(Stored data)
*** Begin section ***

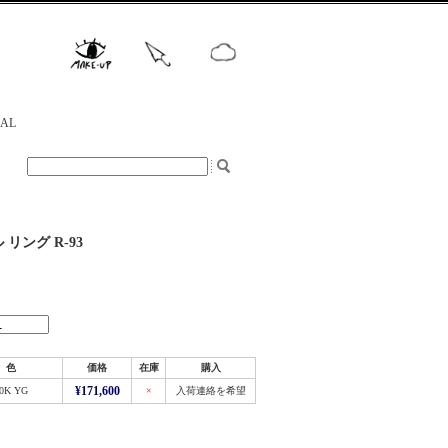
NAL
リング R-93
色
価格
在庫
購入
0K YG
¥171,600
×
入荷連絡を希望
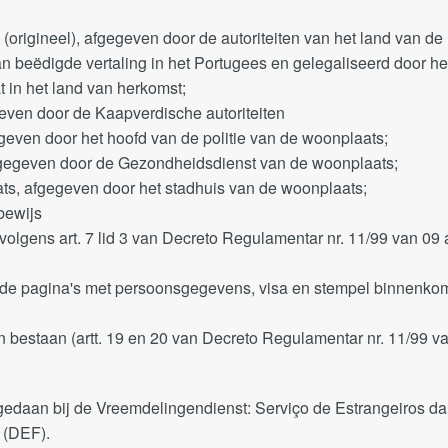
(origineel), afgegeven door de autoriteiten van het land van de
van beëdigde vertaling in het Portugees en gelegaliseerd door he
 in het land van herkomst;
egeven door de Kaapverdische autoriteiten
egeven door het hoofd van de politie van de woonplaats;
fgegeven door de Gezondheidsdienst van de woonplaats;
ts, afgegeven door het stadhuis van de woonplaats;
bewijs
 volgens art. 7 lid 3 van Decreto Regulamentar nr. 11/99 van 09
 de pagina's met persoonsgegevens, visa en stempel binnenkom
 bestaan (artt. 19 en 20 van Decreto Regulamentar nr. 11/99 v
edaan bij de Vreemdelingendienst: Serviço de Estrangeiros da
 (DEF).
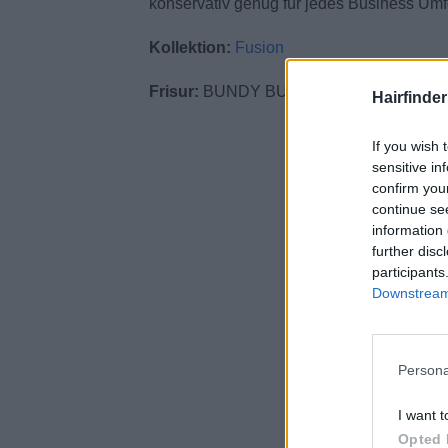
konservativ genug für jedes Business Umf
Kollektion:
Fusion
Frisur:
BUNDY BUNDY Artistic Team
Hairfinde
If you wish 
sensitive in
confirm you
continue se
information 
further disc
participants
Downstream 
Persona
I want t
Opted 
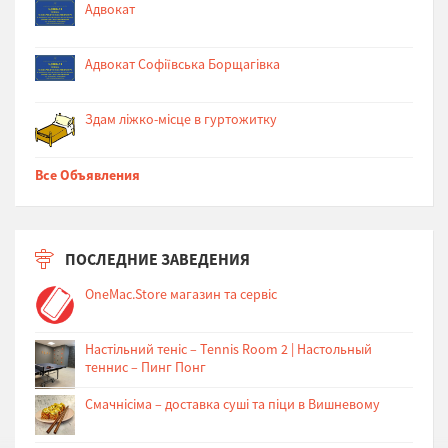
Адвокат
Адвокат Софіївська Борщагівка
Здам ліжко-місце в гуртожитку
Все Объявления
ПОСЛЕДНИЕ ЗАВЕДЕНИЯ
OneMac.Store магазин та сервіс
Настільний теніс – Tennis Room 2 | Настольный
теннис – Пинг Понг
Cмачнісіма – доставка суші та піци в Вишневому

*** End section ***
*** Begin section ***

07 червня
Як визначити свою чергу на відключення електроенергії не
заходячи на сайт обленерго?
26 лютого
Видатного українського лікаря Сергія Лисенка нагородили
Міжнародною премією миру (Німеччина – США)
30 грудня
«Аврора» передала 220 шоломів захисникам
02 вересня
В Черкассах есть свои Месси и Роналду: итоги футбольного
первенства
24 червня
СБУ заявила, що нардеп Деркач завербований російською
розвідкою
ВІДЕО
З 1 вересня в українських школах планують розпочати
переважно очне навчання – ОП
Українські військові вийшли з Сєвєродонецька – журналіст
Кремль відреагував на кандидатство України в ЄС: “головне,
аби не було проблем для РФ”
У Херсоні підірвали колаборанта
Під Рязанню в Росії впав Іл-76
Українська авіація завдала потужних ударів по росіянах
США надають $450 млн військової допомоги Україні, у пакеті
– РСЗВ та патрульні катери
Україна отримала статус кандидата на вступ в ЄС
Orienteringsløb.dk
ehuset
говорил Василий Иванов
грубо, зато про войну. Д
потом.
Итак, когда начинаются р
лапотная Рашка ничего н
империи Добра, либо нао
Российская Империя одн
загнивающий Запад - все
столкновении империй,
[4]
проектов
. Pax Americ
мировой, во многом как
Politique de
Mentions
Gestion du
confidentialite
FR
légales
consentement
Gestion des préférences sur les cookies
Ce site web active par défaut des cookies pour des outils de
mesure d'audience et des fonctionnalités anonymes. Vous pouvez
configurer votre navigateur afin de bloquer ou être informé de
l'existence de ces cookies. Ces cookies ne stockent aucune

*** End section ***

* Your task *
Whenever a line in the records above contains the string "Regulamentar", copy that line.

* Result of the task *
 volgens art. 7 lid 3 van Decreto Regulamentar nr. 11/99 van 09
 bestaan (artt. 19 en 20 van Decreto Regulamentar nr. 11/99 v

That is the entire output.